→ Problem statement
Among the entries, which lines carry the string "ℹNAS"? Copy each of them.

*** Available records ***

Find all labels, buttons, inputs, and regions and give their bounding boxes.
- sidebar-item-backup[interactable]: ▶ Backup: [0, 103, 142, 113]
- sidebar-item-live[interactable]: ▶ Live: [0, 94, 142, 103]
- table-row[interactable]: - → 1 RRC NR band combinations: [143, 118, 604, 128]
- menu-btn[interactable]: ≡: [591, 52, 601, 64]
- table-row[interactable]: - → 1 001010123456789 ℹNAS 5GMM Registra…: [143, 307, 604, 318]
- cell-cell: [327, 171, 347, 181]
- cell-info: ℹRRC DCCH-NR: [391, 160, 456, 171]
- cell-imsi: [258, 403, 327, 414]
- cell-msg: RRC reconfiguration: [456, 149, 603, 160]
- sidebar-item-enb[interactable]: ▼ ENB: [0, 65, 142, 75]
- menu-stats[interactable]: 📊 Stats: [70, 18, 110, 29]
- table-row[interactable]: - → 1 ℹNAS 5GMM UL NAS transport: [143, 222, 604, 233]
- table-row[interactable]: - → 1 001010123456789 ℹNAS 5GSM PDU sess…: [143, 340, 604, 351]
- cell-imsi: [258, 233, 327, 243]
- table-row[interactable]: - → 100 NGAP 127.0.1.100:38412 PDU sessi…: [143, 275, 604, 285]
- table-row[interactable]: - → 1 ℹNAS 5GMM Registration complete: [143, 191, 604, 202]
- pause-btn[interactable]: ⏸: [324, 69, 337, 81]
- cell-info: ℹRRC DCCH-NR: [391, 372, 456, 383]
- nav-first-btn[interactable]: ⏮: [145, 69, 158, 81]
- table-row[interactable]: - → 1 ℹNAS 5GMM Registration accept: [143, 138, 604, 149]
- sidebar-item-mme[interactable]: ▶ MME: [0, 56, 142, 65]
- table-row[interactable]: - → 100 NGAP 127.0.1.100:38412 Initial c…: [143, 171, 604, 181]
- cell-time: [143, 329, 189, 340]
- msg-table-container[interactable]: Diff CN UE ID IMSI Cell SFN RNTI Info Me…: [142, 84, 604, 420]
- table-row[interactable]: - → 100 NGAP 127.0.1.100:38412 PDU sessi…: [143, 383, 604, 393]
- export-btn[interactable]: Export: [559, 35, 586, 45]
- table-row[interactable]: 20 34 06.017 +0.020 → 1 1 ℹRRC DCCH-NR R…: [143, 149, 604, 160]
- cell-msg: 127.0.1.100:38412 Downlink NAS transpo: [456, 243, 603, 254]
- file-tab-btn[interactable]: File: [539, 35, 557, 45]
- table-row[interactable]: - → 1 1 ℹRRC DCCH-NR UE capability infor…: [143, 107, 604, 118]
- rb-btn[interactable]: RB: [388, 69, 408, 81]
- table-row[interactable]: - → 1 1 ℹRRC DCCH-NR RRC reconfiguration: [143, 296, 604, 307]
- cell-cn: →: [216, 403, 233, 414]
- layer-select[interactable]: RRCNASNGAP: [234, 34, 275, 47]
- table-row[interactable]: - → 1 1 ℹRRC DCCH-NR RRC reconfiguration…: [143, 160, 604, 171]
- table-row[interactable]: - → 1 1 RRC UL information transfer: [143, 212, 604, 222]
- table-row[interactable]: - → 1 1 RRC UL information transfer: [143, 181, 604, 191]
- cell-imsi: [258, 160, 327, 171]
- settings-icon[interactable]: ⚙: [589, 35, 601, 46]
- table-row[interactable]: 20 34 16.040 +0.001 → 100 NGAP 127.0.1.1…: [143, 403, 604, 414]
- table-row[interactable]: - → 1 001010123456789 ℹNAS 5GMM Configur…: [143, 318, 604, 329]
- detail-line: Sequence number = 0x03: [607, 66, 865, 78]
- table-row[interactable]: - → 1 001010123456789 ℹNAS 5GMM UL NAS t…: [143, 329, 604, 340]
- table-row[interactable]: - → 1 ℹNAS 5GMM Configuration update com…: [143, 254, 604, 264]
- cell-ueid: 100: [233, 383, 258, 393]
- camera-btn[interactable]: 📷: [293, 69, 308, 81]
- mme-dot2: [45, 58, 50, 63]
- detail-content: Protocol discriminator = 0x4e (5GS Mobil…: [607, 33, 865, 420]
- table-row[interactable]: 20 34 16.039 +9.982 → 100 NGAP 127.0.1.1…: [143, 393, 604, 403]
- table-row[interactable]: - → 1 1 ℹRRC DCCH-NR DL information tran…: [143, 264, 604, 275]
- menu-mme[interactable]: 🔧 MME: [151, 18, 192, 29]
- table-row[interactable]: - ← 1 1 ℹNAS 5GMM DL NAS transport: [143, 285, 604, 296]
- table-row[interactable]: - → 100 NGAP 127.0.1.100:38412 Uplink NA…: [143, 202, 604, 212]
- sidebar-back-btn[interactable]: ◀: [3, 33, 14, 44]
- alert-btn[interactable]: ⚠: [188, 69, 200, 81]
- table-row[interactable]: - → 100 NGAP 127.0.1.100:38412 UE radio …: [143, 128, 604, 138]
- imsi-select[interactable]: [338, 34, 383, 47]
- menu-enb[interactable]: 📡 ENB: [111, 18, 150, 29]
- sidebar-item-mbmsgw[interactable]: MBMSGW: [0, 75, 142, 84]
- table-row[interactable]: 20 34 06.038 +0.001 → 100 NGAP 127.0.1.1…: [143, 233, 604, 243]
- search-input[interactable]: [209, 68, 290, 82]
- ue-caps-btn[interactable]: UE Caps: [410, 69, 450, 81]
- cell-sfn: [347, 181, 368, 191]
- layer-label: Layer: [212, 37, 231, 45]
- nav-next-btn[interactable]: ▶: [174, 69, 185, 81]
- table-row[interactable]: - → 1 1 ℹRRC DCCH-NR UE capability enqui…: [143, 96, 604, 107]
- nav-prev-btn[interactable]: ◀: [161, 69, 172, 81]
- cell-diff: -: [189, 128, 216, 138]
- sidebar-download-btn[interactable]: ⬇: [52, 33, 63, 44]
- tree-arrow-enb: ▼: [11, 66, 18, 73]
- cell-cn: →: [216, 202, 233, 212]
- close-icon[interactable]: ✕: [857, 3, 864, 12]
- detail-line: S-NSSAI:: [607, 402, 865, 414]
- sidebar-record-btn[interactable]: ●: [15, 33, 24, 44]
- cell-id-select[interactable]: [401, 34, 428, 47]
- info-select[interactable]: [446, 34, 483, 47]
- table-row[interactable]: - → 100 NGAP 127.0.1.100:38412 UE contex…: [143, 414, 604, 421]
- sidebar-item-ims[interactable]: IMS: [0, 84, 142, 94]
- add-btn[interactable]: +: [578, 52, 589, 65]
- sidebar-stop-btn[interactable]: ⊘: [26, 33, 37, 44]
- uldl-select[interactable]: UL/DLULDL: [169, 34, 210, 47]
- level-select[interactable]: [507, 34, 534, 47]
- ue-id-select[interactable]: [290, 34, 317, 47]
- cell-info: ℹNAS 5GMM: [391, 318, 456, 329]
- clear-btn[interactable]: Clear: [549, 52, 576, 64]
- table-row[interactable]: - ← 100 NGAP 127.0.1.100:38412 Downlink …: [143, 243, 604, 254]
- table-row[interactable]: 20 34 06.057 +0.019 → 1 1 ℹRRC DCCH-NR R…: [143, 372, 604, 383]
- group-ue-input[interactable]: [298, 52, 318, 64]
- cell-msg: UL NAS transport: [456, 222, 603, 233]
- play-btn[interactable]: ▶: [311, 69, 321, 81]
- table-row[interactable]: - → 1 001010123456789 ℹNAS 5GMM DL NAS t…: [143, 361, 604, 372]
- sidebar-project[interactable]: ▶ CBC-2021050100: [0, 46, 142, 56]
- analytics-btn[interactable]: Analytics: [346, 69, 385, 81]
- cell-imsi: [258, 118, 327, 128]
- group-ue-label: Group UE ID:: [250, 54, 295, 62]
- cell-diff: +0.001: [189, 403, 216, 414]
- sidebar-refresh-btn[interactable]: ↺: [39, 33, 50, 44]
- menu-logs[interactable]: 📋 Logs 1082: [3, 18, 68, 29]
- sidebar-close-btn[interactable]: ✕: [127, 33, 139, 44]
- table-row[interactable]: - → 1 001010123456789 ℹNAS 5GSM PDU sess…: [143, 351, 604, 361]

*** End of Available records ***

→ Task output
- table-row[interactable]: - → 1 001010123456789 ℹNAS 5GMM Registra…: [143, 307, 604, 318]
- table-row[interactable]: - → 1 ℹNAS 5GMM UL NAS transport: [143, 222, 604, 233]
- table-row[interactable]: - → 1 001010123456789 ℹNAS 5GSM PDU sess…: [143, 340, 604, 351]
- table-row[interactable]: - → 1 ℹNAS 5GMM Registration complete: [143, 191, 604, 202]
- table-row[interactable]: - → 1 ℹNAS 5GMM Registration accept: [143, 138, 604, 149]
- table-row[interactable]: - → 1 001010123456789 ℹNAS 5GMM Configur…: [143, 318, 604, 329]
- table-row[interactable]: - → 1 001010123456789 ℹNAS 5GMM UL NAS t…: [143, 329, 604, 340]
- table-row[interactable]: - → 1 ℹNAS 5GMM Configuration update com…: [143, 254, 604, 264]
- table-row[interactable]: - ← 1 1 ℹNAS 5GMM DL NAS transport: [143, 285, 604, 296]
- cell-info: ℹNAS 5GMM: [391, 318, 456, 329]
- table-row[interactable]: - → 1 001010123456789 ℹNAS 5GMM DL NAS t…: [143, 361, 604, 372]
- table-row[interactable]: - → 1 001010123456789 ℹNAS 5GSM PDU sess…: [143, 351, 604, 361]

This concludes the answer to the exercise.